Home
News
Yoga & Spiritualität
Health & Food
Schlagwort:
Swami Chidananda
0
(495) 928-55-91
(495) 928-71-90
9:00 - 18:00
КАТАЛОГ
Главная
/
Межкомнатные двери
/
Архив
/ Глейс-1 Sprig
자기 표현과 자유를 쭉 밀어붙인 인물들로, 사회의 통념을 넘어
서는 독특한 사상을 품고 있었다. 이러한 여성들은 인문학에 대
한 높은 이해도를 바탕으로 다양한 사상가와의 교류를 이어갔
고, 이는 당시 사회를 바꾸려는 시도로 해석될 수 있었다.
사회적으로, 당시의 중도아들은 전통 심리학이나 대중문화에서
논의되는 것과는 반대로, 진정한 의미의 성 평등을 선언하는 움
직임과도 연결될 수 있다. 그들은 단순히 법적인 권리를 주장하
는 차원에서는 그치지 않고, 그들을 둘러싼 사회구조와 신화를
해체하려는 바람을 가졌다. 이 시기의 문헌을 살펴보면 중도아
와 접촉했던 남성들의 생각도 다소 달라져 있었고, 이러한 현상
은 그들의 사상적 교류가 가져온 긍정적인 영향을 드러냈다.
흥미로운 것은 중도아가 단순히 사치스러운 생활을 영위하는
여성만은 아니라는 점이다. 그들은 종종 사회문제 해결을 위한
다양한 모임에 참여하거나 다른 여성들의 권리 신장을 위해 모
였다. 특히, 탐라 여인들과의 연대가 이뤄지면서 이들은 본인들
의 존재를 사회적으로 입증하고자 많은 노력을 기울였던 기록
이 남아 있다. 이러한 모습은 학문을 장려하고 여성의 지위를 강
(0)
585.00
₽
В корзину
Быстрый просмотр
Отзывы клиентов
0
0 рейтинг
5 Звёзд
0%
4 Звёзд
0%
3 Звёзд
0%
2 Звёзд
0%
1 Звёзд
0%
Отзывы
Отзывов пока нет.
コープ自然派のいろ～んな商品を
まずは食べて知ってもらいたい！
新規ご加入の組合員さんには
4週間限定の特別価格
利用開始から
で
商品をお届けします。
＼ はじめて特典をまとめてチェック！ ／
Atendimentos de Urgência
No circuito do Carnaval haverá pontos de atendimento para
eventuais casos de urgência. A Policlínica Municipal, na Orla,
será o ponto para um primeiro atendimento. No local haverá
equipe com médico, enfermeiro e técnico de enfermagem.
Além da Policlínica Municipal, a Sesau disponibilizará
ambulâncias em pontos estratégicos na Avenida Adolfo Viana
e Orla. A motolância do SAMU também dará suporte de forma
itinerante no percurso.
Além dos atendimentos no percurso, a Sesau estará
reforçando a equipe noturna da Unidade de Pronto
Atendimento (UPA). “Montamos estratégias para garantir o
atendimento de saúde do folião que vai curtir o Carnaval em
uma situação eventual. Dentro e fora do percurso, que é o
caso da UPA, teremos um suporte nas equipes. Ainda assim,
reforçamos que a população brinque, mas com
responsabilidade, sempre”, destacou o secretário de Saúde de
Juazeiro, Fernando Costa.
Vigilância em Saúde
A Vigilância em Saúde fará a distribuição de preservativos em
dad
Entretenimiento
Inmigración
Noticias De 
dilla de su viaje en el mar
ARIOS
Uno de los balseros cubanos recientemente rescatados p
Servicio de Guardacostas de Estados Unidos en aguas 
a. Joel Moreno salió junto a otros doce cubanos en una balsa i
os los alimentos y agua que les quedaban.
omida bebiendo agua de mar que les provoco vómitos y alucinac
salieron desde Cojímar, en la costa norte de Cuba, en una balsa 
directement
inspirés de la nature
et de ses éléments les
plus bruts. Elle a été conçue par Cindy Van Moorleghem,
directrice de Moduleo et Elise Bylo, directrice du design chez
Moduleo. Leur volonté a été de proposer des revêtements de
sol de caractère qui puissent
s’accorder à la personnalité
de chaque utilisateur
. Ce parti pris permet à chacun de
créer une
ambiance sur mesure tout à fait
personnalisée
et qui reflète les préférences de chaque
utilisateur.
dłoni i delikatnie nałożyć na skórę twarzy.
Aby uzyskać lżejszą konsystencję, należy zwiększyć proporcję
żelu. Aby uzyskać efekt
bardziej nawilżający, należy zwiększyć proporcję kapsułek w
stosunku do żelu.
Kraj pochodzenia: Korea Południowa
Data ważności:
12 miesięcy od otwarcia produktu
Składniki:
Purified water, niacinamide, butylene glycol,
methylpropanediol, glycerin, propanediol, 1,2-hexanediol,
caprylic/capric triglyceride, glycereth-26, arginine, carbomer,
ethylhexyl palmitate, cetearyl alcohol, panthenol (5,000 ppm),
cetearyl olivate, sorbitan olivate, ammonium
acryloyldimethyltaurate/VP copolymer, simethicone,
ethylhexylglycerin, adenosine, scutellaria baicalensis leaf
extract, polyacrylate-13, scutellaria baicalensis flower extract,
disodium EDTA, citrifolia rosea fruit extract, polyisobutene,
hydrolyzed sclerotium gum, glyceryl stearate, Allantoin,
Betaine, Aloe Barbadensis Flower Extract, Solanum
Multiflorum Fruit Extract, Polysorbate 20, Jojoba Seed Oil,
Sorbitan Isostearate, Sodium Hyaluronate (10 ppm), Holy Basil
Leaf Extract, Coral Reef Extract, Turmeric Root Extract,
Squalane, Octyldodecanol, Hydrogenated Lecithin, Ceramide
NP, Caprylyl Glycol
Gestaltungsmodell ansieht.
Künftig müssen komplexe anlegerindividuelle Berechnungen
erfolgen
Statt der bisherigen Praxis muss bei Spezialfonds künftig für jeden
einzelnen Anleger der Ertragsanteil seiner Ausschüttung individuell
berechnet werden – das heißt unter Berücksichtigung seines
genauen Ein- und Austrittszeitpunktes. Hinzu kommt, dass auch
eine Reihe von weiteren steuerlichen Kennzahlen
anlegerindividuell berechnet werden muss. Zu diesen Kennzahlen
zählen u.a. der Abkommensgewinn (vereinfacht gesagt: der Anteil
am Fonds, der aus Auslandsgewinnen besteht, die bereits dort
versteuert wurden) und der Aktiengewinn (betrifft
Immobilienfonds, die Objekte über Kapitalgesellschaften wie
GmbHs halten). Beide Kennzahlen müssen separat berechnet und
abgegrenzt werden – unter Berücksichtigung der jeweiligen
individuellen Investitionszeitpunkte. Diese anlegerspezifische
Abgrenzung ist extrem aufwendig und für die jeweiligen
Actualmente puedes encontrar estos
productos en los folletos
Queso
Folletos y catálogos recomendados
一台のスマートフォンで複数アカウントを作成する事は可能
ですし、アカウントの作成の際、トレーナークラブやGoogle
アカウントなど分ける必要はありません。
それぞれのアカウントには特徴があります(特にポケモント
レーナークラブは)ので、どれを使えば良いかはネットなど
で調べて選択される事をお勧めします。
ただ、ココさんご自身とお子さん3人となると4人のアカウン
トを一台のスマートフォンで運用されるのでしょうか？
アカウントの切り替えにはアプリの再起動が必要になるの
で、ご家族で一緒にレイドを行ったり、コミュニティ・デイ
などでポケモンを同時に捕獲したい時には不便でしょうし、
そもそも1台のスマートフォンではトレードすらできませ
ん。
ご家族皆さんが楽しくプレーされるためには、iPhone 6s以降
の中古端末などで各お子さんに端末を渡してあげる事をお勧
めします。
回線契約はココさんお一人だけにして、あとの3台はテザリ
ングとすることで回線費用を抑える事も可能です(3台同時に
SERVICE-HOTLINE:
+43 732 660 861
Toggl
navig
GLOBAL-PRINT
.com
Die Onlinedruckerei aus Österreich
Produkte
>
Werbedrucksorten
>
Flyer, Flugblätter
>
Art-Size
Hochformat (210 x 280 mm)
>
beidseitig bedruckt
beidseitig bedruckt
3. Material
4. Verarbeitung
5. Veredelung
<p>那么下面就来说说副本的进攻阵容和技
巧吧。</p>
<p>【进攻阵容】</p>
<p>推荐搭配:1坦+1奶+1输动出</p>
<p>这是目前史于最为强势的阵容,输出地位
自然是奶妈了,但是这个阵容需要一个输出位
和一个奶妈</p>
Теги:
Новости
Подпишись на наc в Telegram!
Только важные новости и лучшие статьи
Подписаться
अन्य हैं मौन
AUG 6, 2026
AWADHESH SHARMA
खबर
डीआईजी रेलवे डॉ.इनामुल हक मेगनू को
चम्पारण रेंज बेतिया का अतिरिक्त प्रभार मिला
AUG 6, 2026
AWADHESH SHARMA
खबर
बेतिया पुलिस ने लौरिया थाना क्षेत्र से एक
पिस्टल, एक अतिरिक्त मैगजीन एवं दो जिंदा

→ WHAT TO WORK ON
The lines above from the one with "Uno de los balseros" through the one with "personnalisée" are to be duplicated exactly, ends included, with nothing added.

→ ANSWER BOX
Uno de los balseros cubanos recientemente rescatados p
Servicio de Guardacostas de Estados Unidos en aguas 
a. Joel Moreno salió junto a otros doce cubanos en una balsa i
os los alimentos y agua que les quedaban.
omida bebiendo agua de mar que les provoco vómitos y alucinac
salieron desde Cojímar, en la costa norte de Cuba, en una balsa 
directement
inspirés de la nature
et de ses éléments les
plus bruts. Elle a été conçue par Cindy Van Moorleghem,
directrice de Moduleo et Elise Bylo, directrice du design chez
Moduleo. Leur volonté a été de proposer des revêtements de
sol de caractère qui puissent
s’accorder à la personnalité
de chaque utilisateur
. Ce parti pris permet à chacun de
créer une
ambiance sur mesure tout à fait
personnalisée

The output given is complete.